**TASK PROMPT**: Only one stretch of the data below is needed. Output the lines from the one with "kloeverengen@vallensbaek.dk" up to and including the one with "Kommuner & samarbejdspartnere", exactly as they stand.

**RECORDS FOR THIS EXERCISE**:
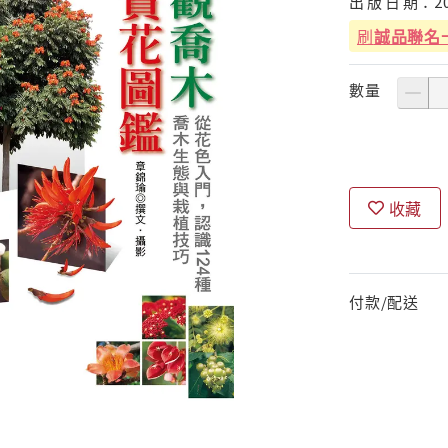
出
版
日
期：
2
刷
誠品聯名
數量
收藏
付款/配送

* * *

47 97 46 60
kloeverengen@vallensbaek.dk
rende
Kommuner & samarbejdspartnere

**ANSWER SPACE**:
kloeverengen@vallensbaek.dk
rende
Kommuner & samarbejdspartnere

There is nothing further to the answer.